Important Notices and Additional Information
In connection with the proposed transaction, Splitco has filed a registration statement on Form S-4/S-1 containing a prospectus and Olin has filed a proxy statement on Schedule 14A and a registration statement on Form S-4 containing a prospectus with the SEC. INVESTORS AND SECURITY HOLDERS ARE ADVISED TO READ THE REGISTRATION STATEMENTS/PROSPECTUSES AND PROXY STATEMENT AND ANY FURTHER AMENDMENTS WHEN THEY BECOME AVAILABLE AS WELL AS ANY OTHER RELEVANT DOCUMENTS WHEN THEY BECOME AVAILABLE, BECAUSE THEY CONTAIN IMPORTANT INFORMATION ABOUT THE PARTIES AND THE PROPOSED TRANSACTION. Investors and security holders may obtain a free copy of the prospectuses and proxy statement (when available) and other documents filed by TDCC, Splitco and Olin with the SEC at the SEC's web site at http://www.sec.gov. Free copies of these documents and any further amendments, once available, and each of the companies’ other filings with the SEC may also be obtained from the respective companies by directing a written request to Olin at 190 Carondelet Plaza, Clayton, MO 63105. Attention: Investor Relations or TDCC or Splitco at The Dow Chemical Company, 2030 Dow Center, Midland, Michigan 48674, Attention: Investor Relations.
This communication is not a solicitation of a proxy from any investor or security holder.
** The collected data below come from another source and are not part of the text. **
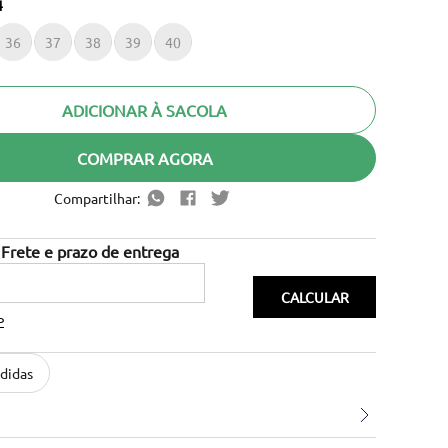
4
36
37
38
39
40
ADICIONAR À SACOLA
COMPRAR AGORA
Compartilhar:
P
didas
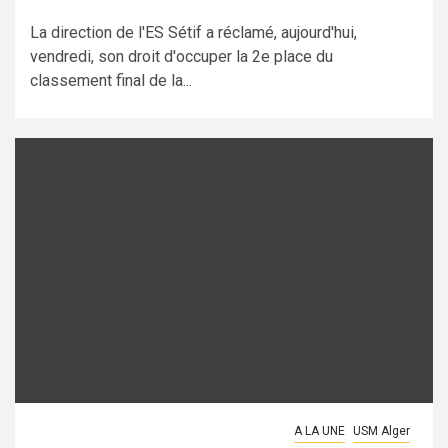
La direction de l'ES Sétif a réclamé, aujourd'hui,
vendredi, son droit d'occuper la 2e place du
classement final de la...
A LA UNE
USM Alger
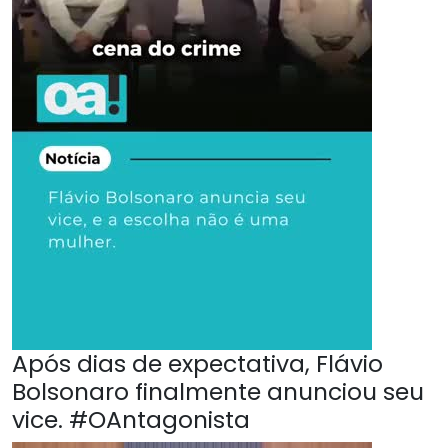
Após dias de expectativa, Flávio
Bolsonaro finalmente anunciou seu
vice. #OAntagonista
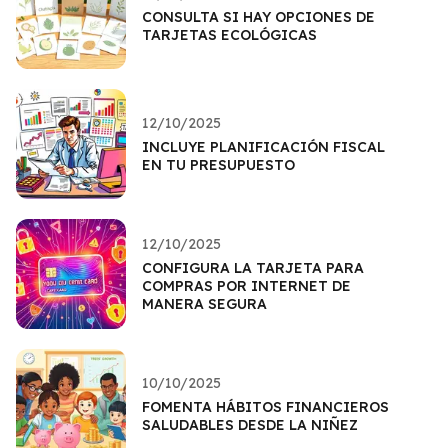
CONSULTA SI HAY OPCIONES DE
TARJETAS ECOLÓGICAS
12/10/2025
INCLUYE PLANIFICACIÓN FISCAL
EN TU PRESUPUESTO
12/10/2025
CONFIGURA LA TARJETA PARA
COMPRAS POR INTERNET DE
MANERA SEGURA
10/10/2025
FOMENTA HÁBITOS FINANCIEROS
SALUDABLES DESDE LA NIÑEZ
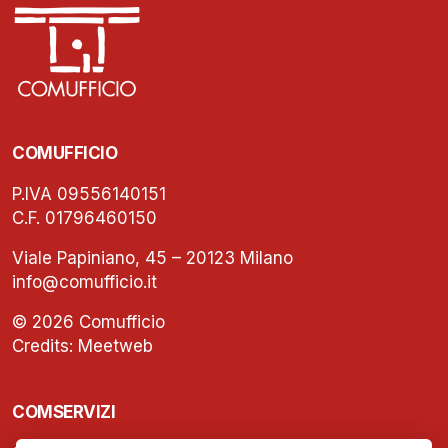
COMUFFICIO
P.IVA 09556140151
C.F. 01796460150
Viale Papiniano, 45 – 20123 Milano
info@comufficio.it
© 2026 Comufficio
Credits:
Meetweb
COMSERVIZI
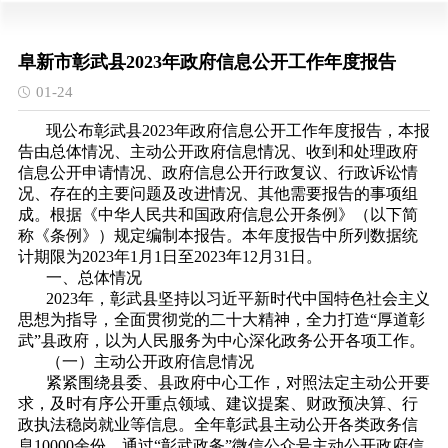
阜新市彰武县2023年政府信息公开工作年度报告
01-24
现公布彰武县2023年政府信息公开工作年度报告，本报
告由总体情况、主动公开政府信息情况、收到和处理政府
信息公开申请情况、政府信息公开行政复议、行政诉讼情
况、存在的主要问题及改进情况、其他需要报告的事项组
成。
根据《中华人民共和国政府信息公开条例》（以下简
称《条例》）规定编制本报告。
本年度报告中所列数据统
计期限为2023年1月1日至2023年12月31日。
一、总体情况
2023年，彰武县坚持以习近平新时代中国特色社会主义
思想为指导，全面贯彻党的二十大精神，全力打造“厚道彰
武”县政府，以为人民服务为中心深化政务公开各项工作。
（一）主动公开政府信息情况
紧紧围绕县委、县政府中心工作，对照法定主动公开要
求，及时有序公开重点领域、建议提案、财政预决算、行
政执法稳岗就业等信息。全年彰武县主动公开各类政务信
息10000余份，通过“彰武政务”微信公众号主动公开政府信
However, Olin, TDCC, and certain of their respective directors, executive officers and other members of management and employees, may be deemed to be participants in the solicitation of proxies from shareholders of Olin in respect of the proposed transaction under the rules of the SEC. Information regarding Olin’s directors and executive officers is available in Olin’s 2014 Annual Report on Form 10-K filed with the SEC on February 25, 2015, and in its definitive proxy statement for its annual meeting of shareholders filed March 4, 2015. Information regarding TDCC’s directors and executive officers is available in TDCC’s Annual Report on Form 10-K filed with the SEC on February 13, 2015, and in its definitive proxy statement for its annual meeting of shareholders, filed March 27, 2015, and a supplement to the proxy statement filed March 31, 2015. These documents can be obtained free of charge from the sources indicated above. Other information regarding the participants in the proxy solicitation and a description of their direct and indirect interests, by security holdings or otherwise, is contained in the registration statements, prospectuses and proxy statement and other relevant materials filed with the SEC.
This communication shall not constitute an offer to sell or the solicitation of an offer to sell or the solicitation of an offer to buy any securities, nor shall there be any sale of securities in any jurisdiction in which such offer, solicitation or sale would be unlawful prior to registration or qualification under the securities laws of any such jurisdiction. No offer of securities shall be made except by means of a prospectus meeting the requirements of Section 10 of the Securities Act of 1933, as amended.